How a 20-mile stretch along Napa Valley’s Highway 29 went from being a non-descript region of 25 wineries, a few dozen vineyards and a handful of sleepy agricultural towns 40 years ago to become California’s #1 tourist draw today is truly amazing. Even more amazing when you consider the products sold there are available at just about any major supermarket in the country. No $15 sandwiches or two-hour crawls on an over-crowded highway required.
But the success of the Wine Country isn’t about the wine. It’s about the story behind the wine. When you stop at a winery visitor’s center, you’re treated to more than a few sips of the latest petite syrah release. You get a story to take home with you. You get to see where the wine is made. You get to touch the vines that give life to the grapes. You get the sights, smells and views of the tasting room. You hear the stories of how the wines are made, where the grapes are sourced, and if you’re fortunate enough, might even get a chance to shake hands with the winemaker. And when you head home with that case of Grgich Hills late harvest Chardonnay, you have more to share with your friends and family than wine. You have a complete story.
Try getting that at your neighborhood Safeway.
Developing a complete story around your product is the best way to build a community of fans.
A company that was totally built around a story was the retailer Banana Republic. Mel and Patricia Ziegler started the retailer as a mail order company of military surplus items back in 1978. Mel, a writer, and Patricia, an artist, self-published their own catalogues, and pioneered the concept of “armchair adventure,” creating stories around every item they sold. These extreme tales of adventure from the Amazon rain forest or the desolate Australian outback added life to the military jackets, crew socks and pith helmets they had for sale.

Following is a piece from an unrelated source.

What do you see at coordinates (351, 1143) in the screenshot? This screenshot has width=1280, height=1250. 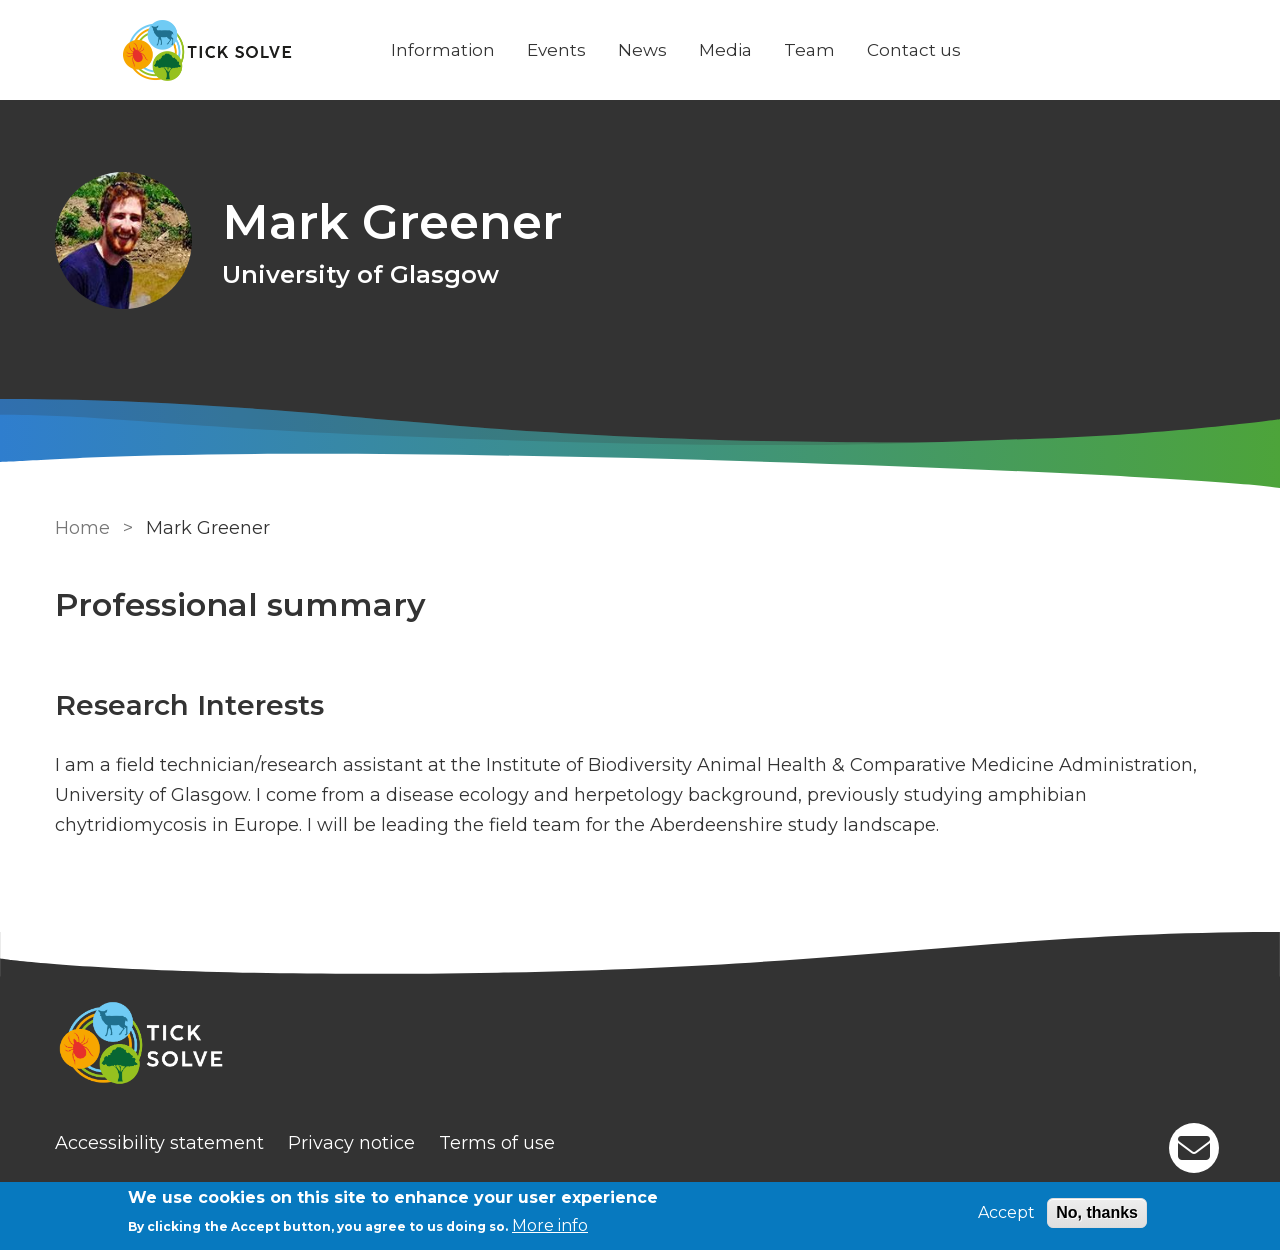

The hand-illustrated catalog, stapled together on the Zieglers’ kitchen table in Mill Valley, California, soon drew scores of followers, and by 1983 the business had grown so large, the Zieglers sold out to The Gap.
Is there a story to be told about your product or service? One that people would be interested in, that is relevant to what they are looking for, one that would give them a reason to pass it on? Stories are the way to break through the veneer of resistance and to get to the feeling level.
As the saying goes, your customer may forget what you say, he may forget what you did, but he’ll never forget what you made him feel.